= OCSC Sailing =

Sailing facility in Berkeley, California

OCSC SAILING was an accredited US SAILING Certification facility in Berkeley, California, located on San Francisco Bay. The name is an abbreviation for Olympic Circle Sailing Club, the Olympic Circle being a two nautical mile in diameter ring of racing buoys located directly outside the Berkeley Marina. (Note: There are several Olympic Circles around the country. They are used to conduct races as there are buoys at every 45 degrees on the circle, with one buoy at the center.)

==History==
Sailor Anthony Sandberg founded the club in 1979 on the Alameda Estuary. In 1980, Richard Jepsen joined Anthony as a partner in the business and they moved OCSC SAILING to the Berkeley Marina to take advantage of sailing conditions where 25-30 knot winds are typical. In March, 2020 the club was temporarily closed for the CoViD-19 pandemic and then in March, 2021 OCSC was closed and Inspire Sailing, owned by Leigh Hunt, took over their facilities. In the first quarter of 2023, Inspire Sailing merged with Modern Sailing School & Club of Sausalito, also owned by Leigh Hunt, to create a new entity named Modern Sailing.

==Sailing School==
Class offerings ranged from beginning sailing to celestial navigation and ocean passage making. All instructors were US Coast Guard licensed and US Sailing certified, and time on the water was supplemented with classroom instruction. In addition to the sailing school there was a club membership program which offers special classes and discounts on charter boat rentals to more than 1,100 members. Club members also could choose from a variety of seminars, lectures, movies, social events and adventure travel vacations that focused on the communal nature of sailing.

==Campus==
OCSC SAILING occupied a six-acre campus in the Berkeley Marina directly on San Francisco Bay. It comprised three docks with over 50 boats; a club room with views of the Golden Gate Bridge; classrooms; a pro shop; a gear rental service; and a professional service department. The company also offered team and consulting activities that use sailing to emphasize teamwork, communication, on-the-spot problem solving and leadership.

==Yacht Management and Sales==
OCSC SAILING maintains the largest fleet of charter yachts in a single location on the West Coast and runs its own fleet service department.
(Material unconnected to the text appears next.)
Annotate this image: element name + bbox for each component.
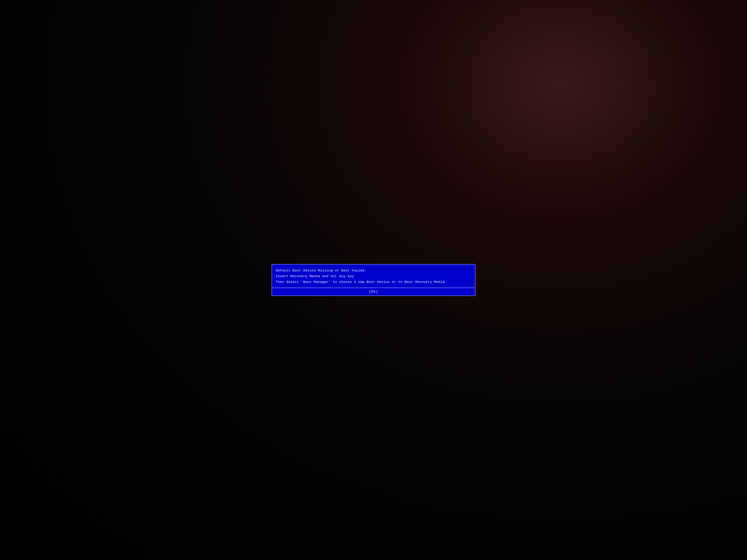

Boat owners contracting with OCSC SAILING in the charter management program receive yacht care and services in addition to 50% of the charter fee when their boat is used.

==Vacation Charters==
OCSC SAILING also provides adventure travel programs to a variety of locations around the world. Many of the trips center on sailing and flotillas, while others are centered on land based activities such as trekking.

==Giving Back==
OCSC SAILING was an ongoing sponsor of sailing programs for disadvantaged youth in San Francisco, Oakland, Berkeley and the East Bay. In addition, a percentage of net annual sales was donated to social causes and groups that preserve and restore the natural environment.